Dal progetto alla realizzazione passarono appena 18 mesi: la prima edizione della Homeless Word Cup si svolse a Graz, in Austria, nel 2003. Il successo della manifestazione spinse gli ideatori a proseguire nel loro cammino che a Seoul registra l’edizione numero diciannove.
Le regole del torneo sono particolari: si gioca in 3 più il portiere, le sostituzioni disponibili sono 4 durante ogni partita che dura 14 minuti in un campo che è la metà di quello da calcetto (22 metri per 16). La squadra che vince si aggiudica 3 punti, i perdenti 0 e in caso di pareggio si va ai calci di rigore. C’è una regola che è presente anche nel motto del torneo: “si attacca in tre e ci si difende in due”. Tutti i giocatori sono dunque di movimento e devono sempre seguire l’attacco della propria squadra nella metà campo offensiva. Quando si deve difendere, invece, a un solo giocatore è permesso di restare oltre il centrocampo.
L’Italia è presente nell’albo d’oro con due vittorie: a Göteborg 2004 ed Edimburgo 2005. La Nazionale più titolata è quella del Messico con 4 trionfi, seguita dal Brasile a quota 3.
Dal 2008 si svolge anche l’edizione femminile del torneo, dominata dal Messico che ha vinto 8 edizioni su 12 e ininterrottamente dal 2015 al 2023.
A Parigi la Homeless World Cup Foundation ha firmato un memorandum d’intesa con la FIFA che metterà a disposizione dei partecipanti materiali e attrezzature e trasmetterà i prossimi tornei a partire da Seoul, dove scenderanno in campo oltre 500 giocatori provenienti da 49 paesi di tutto il mondo.
Non è una questione di coppe e vittorie, o meglio, le vittorie sono di altro tipo, sono conquiste sociali, il riappropriarsi della propria identità, il riuscire a riemergere.
La Homeless World Cup è una manifestazione fondata su
partecipazione e coinvolgimento, principi di assoluta importanza per chi è senza fissa dimora, richiedente asilo o in riabilitazione da dipendenze.

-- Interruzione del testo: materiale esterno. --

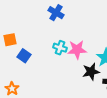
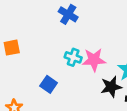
blue square: (24, 56) -> (49, 84), moved

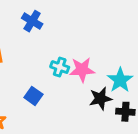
blue cross: (68, 14) -> (32, 21), moved

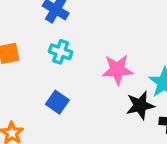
cyan cross: (60, 67) -> (61, 52), moved

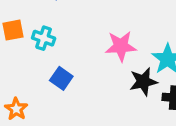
cyan cross: (61, 52) -> (44, 38), moved

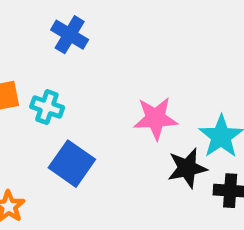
blue square: (61, 78) -> (72, 164), size x1.4

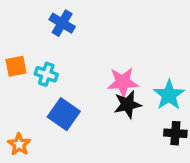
black star: (187, 168) -> (128, 105), moved

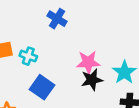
blue cross: (62, 23) -> (57, 19), moved

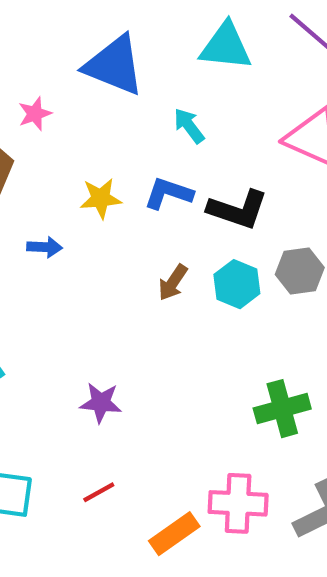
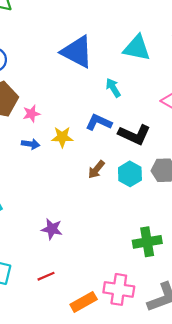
pink star: (35, 114) -> (31, 114), moved
yellow star: (101, 198) -> (62, 137), moved

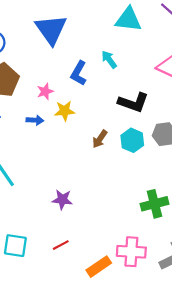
blue triangle: (77, 52) -> (51, 29), moved, turned 32
pink star: (31, 114) -> (45, 91), moved
blue L-shape: (99, 122) -> (79, 73), moved, turned -80

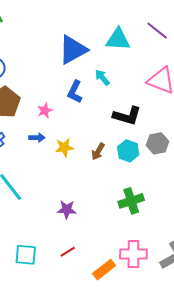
blue triangle: (51, 29) -> (73, 50), moved, turned 40
yellow star: (65, 111) -> (64, 147), moved
green cross: (154, 204) -> (131, 201), moved

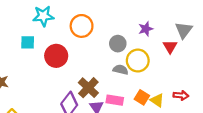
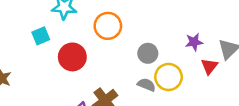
purple star: (146, 29) -> (194, 42), moved
cyan square: (28, 42) -> (41, 36), turned -32

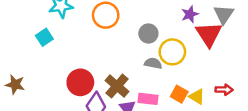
red circle: (72, 57) -> (80, 82), moved
red triangle: (209, 66) -> (209, 34), size x1.6

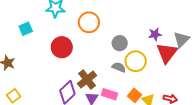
cyan square: (44, 37) -> (26, 29), moved
red circle: (80, 82) -> (62, 47), moved

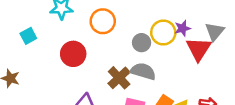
yellow circle: (136, 61) -> (163, 33), moved
gray semicircle: (119, 67) -> (143, 71), size x1.5
brown cross: (87, 79) -> (119, 78), moved

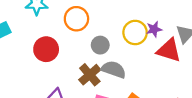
gray circle: (142, 43) -> (100, 45), moved
red triangle: (199, 49) -> (169, 50), turned -48

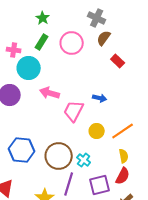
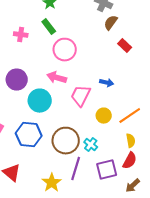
green rectangle: (42, 42) -> (49, 27), turned -70
pink circle: (72, 43) -> (65, 50), moved
cyan circle: (29, 68) -> (40, 101), moved

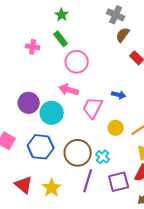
purple circle: (17, 80) -> (29, 103), moved
yellow star: (52, 183) -> (52, 188), moved

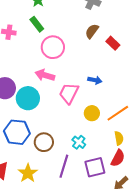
brown semicircle: (123, 35) -> (92, 31), moved
brown circle: (78, 153) -> (44, 142), moved, size x0.7

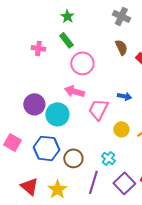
brown semicircle: (92, 31) -> (121, 47), turned 119
purple square: (95, 167) -> (124, 183), turned -30

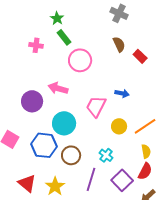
green star: (67, 16) -> (57, 18), moved
pink arrow: (74, 91) -> (58, 88), moved
cyan circle: (57, 114) -> (64, 123), moved

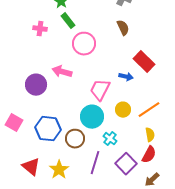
red rectangle: (140, 56) -> (144, 62), moved, size x1.5
cyan circle: (64, 123) -> (92, 117), moved

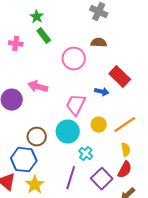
brown semicircle: (123, 28) -> (99, 43), turned -63
pink circle: (84, 44) -> (74, 59), moved
blue hexagon: (48, 129) -> (24, 160), moved
brown circle: (75, 139) -> (37, 137), moved

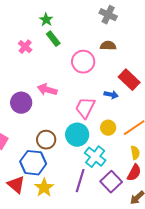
pink cross: (16, 44) -> (25, 47), turned 32
cyan cross: (86, 154) -> (95, 157), size x1.5

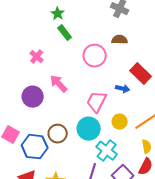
pink cross: (25, 47) -> (37, 57), moved
pink arrow: (47, 90) -> (59, 84), turned 30
blue hexagon: (33, 163) -> (35, 147), moved

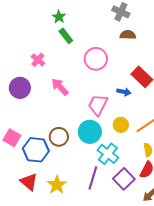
brown semicircle: (120, 40) -> (128, 35), moved
purple circle: (33, 97) -> (20, 88), moved

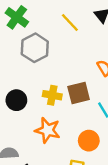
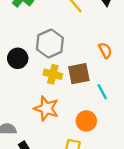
gray hexagon: (35, 48) -> (50, 43), moved
black circle: (16, 100) -> (18, 58), moved

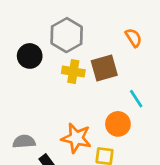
cyan line: (102, 92) -> (136, 99), moved
orange star: (46, 108) -> (76, 138), moved

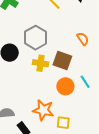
brown square: (104, 68) -> (62, 61), turned 36
orange circle: (118, 124) -> (65, 86), moved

Persone che vivono, in aggiunta a queste condizioni, anche l’isolamento e il senso di esclusione. Il calcio aiuta ad affrontare questi problemi e la squadra è il luogo in cui si creano relazioni e nella quale ci si sente parte di qualcosa.

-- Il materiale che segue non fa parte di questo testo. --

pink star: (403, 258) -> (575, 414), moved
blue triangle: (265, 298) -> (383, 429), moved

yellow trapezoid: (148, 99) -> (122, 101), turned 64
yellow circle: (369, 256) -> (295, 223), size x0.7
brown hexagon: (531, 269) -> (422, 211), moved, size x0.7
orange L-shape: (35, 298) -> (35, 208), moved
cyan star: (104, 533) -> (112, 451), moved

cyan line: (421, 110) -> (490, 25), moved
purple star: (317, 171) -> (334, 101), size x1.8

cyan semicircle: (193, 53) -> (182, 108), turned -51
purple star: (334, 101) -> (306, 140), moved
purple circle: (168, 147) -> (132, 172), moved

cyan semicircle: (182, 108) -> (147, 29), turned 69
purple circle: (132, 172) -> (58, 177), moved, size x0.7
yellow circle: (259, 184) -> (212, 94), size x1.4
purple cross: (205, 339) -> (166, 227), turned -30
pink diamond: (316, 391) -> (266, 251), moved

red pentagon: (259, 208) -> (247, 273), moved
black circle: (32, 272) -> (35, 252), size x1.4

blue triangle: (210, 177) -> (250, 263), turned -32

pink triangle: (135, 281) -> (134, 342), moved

Le statistiche dicono che dopo aver disputato questo torneo l’80% degli atleti riesce a cambiare la propria vita, per sempre.
In Italia tutto nacque dal progetto L’Approdo con il compianto Emiliano Mondonico per proseguire poi con la creazione di una Nazionale solidale che ha il compito di selezionare i calciatori per la Coppa del mondo.
La Homeless World Cup ha un impatto decisivo sulla vita stessa dei partecipanti. Il 71% di questi ha continuato a giocare a calcio anche dopo e l’83% ha dichiarato di aver ricucito i rapporti con famiglia e amici. Ma questa manifestazione, oggi ancora di più con il memorandum d’intesa firmato con la Fifa, contribuisce anche a sensibilizzare l’opinione pubblica, illuminando con la sua visibilità storie che quotidianamente nascondiamo alla nostra vista.
Si finisce in strada per mille motivi, anche per scelta, ma non si può passare per invisibili, inutili, scartati. La casa più grande, che raccoglie anche quelli che vivono sotto un tetto sicuro, è la nostra società e la viviamo insieme.
Occasioni come quella della Homeless World Cup ci ricordano che ogni storia ha dignità e merita i riflettori; ognuno di noi con la sua attenzione e il suo aiuto può fare la differenza, offrendo una mano ma anche solo semplicemente posando il suo sguardo negli occhi di chi vive ai margini.